Non è una gran prova di capacità d’azione da parte della classe politica, ma neppure delle varie burocrazie (nutrite) che dovrebbero essere il vero supporto per l’azione dei primi. Naturalmente i politici al momento hanno altro da fare: polemizzare gli uni cogli altri. Tutto si presta allo scopo: i migranti, la scuola, ma soprattutto il referendum.

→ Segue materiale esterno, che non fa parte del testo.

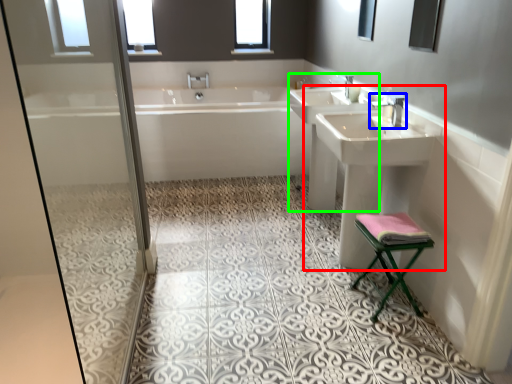 Question: Which object is positioned farthest from sink (highlighted by a red box)? Select from tap (highlighted by a blue box) and sink (highlighted by a green box).

Choices:
 (A) tap
 (B) sink

Answer: (A) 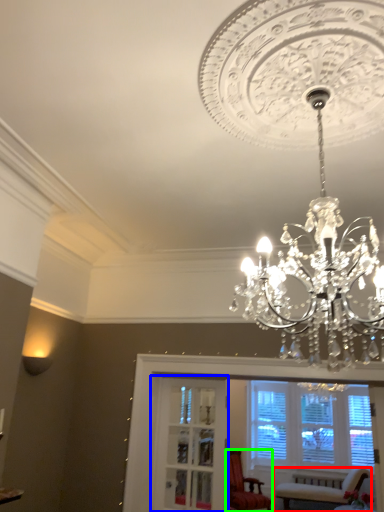 Question: Based on their relative distances, which object is farther from chair (highlighted by a red box)? Choose from glass door (highlighted by a blue box) and chair (highlighted by a green box).

Choices:
 (A) glass door
 (B) chair

Answer: (A) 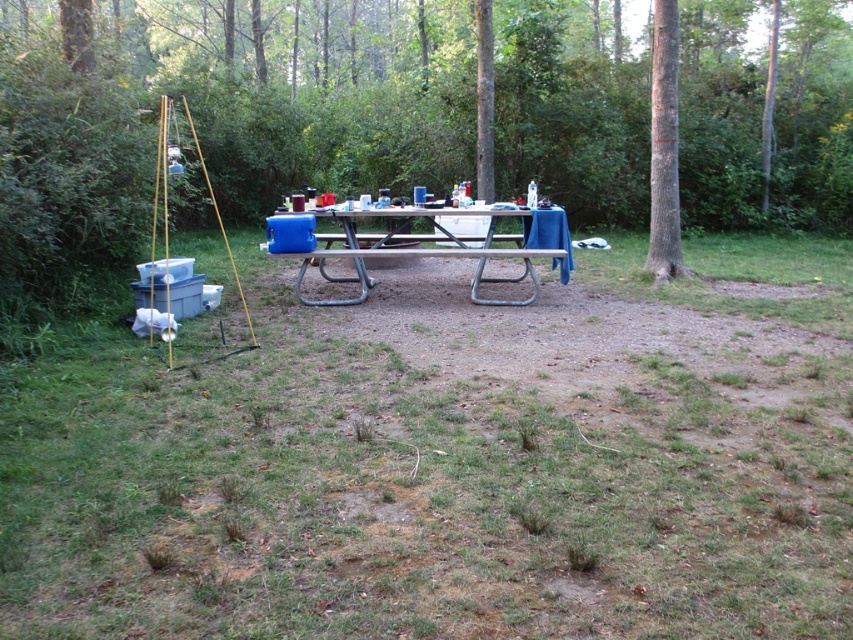 You are planning to set up a tent in the wooded campsite. The white plastic table at center is in your way. To avoid it, which direction should you move relative to the table?

The white plastic table at center is located at point [442,246]. Since the table is at the center, you should move either to the left or right to avoid it.

You are a camper setting up your tent and need to place it so it stays in the shade provided by the trees. The white plastic table at center and the smooth gray bark at right are both under the trees. Which object should you position your tent closer to if you want it to stay shaded all day?

The white plastic table at center is to the left of smooth gray bark at right. Since both are under the trees, positioning the tent closer to either would keep it shaded. However, if you want to ensure it stays shaded all day, consider the position relative to the sun. If the sun moves from east to west, placing the tent closer to the smooth gray bark at right might keep it shaded longer as the afternoon progresses.

You are setting up a campsite and need to place a tent. You have a white plastic table at center and a smooth gray bark at right. Which object is a better indicator of where shade will be available later in the day?

The smooth gray bark at right is a better indicator of where shade will be available later in the day because the white plastic table at center is positioned under it, suggesting that the tree provides shade over the table. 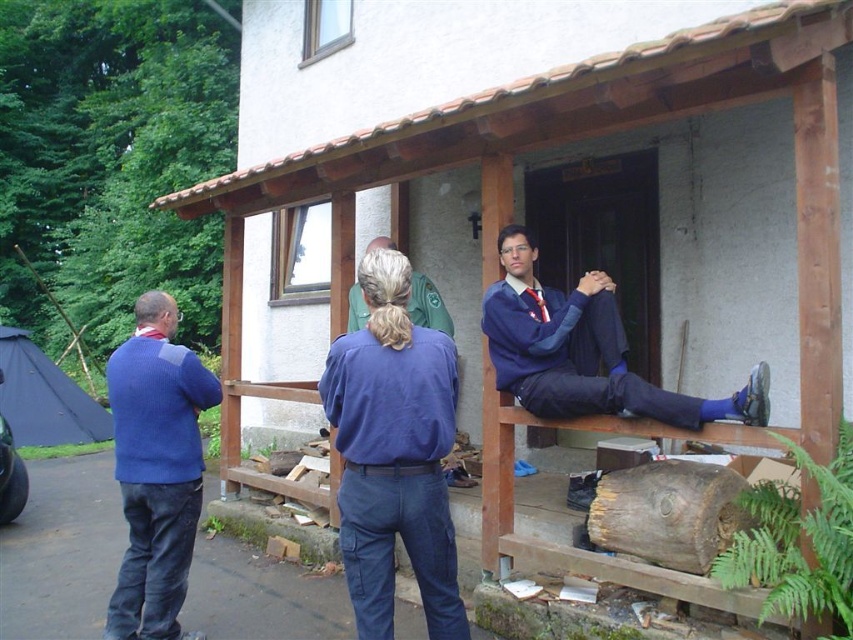 From the picture: You are standing at the point labeled point (x=399, y=321) and want to take a photo of the entire porch and the people on it. If your camera has a maximum focus range of 2.5 meters, will you be able to capture the entire scene clearly?

The distance between point (x=399, y=321) and the camera is 2.31 meters, which is within the camera maximum focus range of 2.5 meters. Therefore, you can capture the entire scene clearly.

You are a photographer trying to capture a group photo of the people on the porch. You want to ensure that both the blue cotton shirt at center and the green fabric jacket at center are clearly visible in the frame. Based on their positions, which one should you focus on to make sure it appears in front?

The blue cotton shirt at center is in front of the green fabric jacket at center, so focusing on the blue cotton shirt at center will ensure it appears in front in the photo.

You are organizing a clothing donation drive and need to categorize the items by size. You have two items to assess in the image provided. Which item is narrower between the blue cotton shirt at center and the blue knitted sweater at left?

The blue cotton shirt at center is narrower than the blue knitted sweater at left. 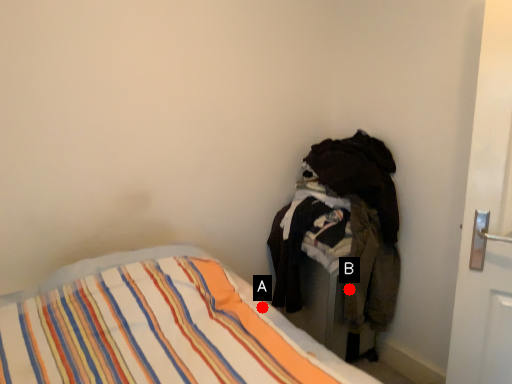 Question: Two points are circled on the image, labeled by A and B beside each circle. Which point is closer to the camera?

Choices:
 (A) A is closer
 (B) B is closer

Answer: (A) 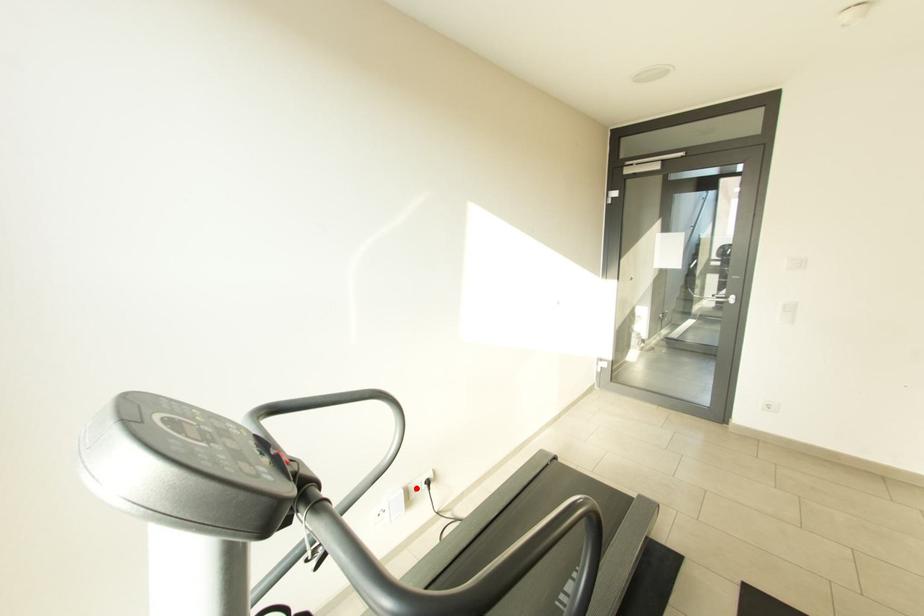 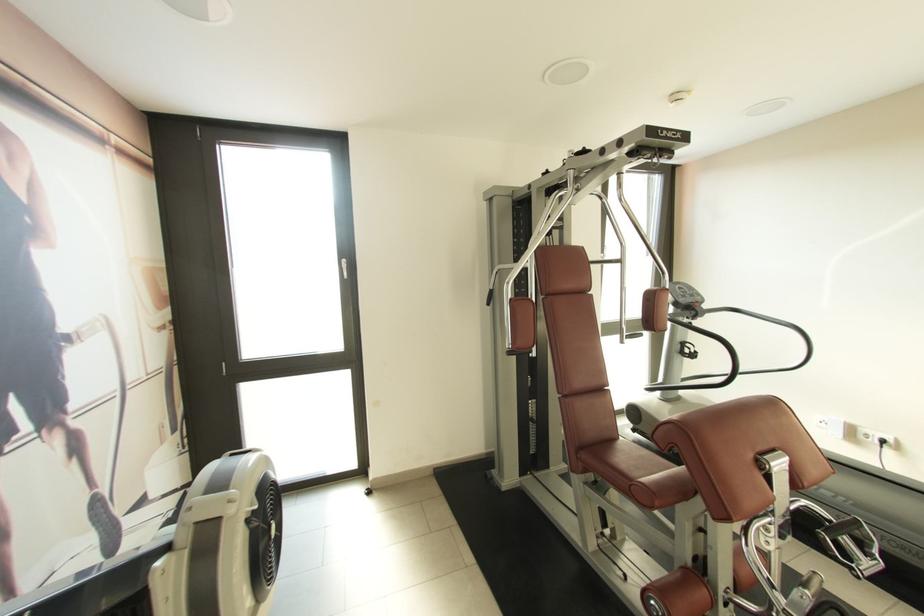 Where in the second image is the point corresponding to the highlighted location from the first image?

(868, 432)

Qui si assiste ad una rappresentazione tipo teatro dell’assurdo. Da un lato dopo aver approvato praticamente all’unanimità la riforma a Cinque Stelle, adesso la classe politica si spacca. Dall’altro lato la gente non si fa coinvolgere, a parte i pasdaran dei vari campi. La verità è che la riforma è nata come una delle tante impennate grilline e da questo vizio di origine non riesce ad emendarsi. Il tentativo, anche generoso, di tanti membri del PD di vendere il sostegno al taglio dei parlamentari come il primo passo per una razionalizzazione del nostro sistema di rappresentanza non sta in piedi. Non c’è la forza per imporre la revisione della questione di fondo, cioè un bicameralismo paritario sia nei compiti che nella estrazione dei deputati. Quel che si propone sono solo aggiustamenti per evitare che il sistema precipiti del tutto: meglio di niente, si potrebbe dire, non fosse che sono tutte toppe cucite alla bell’e meglio che dubitiamo siano in grado di tenere.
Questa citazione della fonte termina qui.